See Spot Run is a Canadian rock band from Montreal, Quebec.

==History==

===Early years: Ten Stories High and Weightless===
See Spot Run released an EP titled Traces in 1993. Their first full-length album, Ten Stories High, was released in 1997 on DEP/Universal.

The band gained success with "Weightless", the title track and lead single from their second full-length album which reached No. 9 on the BDSrock chart, No. 6 on the top 40 chart, and No. 5 on the all Canadian chart. The song was certified by Neilson BDSradio as the highest charted independent song on the rock chart since the inception of BDS". It also received the "Breakout Single of The Year Award" by the Canadian Association of Broadcasters. The band also won the "Concert of the Year Award" from Wire Magazine shortly after.
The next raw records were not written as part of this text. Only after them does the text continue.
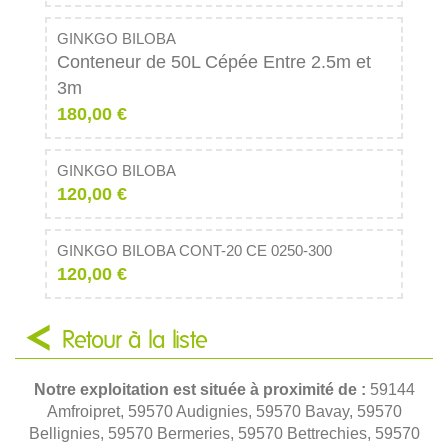
GINKGO BILOBA
Conteneur de 50L Cépée Entre 2.5m et
3m
180,00 €
GINKGO BILOBA
120,00 €
GINKGO BILOBA CONT-20 CE 0250-300
120,00 €
Retour à la liste
Notre exploitation est située à proximité de :
59144
Amfroipret, 59570 Audignies, 59570 Bavay, 59570
Bellignies, 59570 Bermeries, 59570 Bettrechies, 59570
===Recent activity: Pretty Holiday===
See Spot Run released their fifth album Pretty Holiday on July 29, 2016. The first single is a cover of the Talking Heads hit "Burning Down The House".

See Spot Run released Gonna Getcha in late 2007. The title track was immediately picked up by the hit television series Degrassi: The Next Generation. The episode featuring the song was aired on the N Network in the USA in February 2008, and on the CTV Network in Canada in March 2008.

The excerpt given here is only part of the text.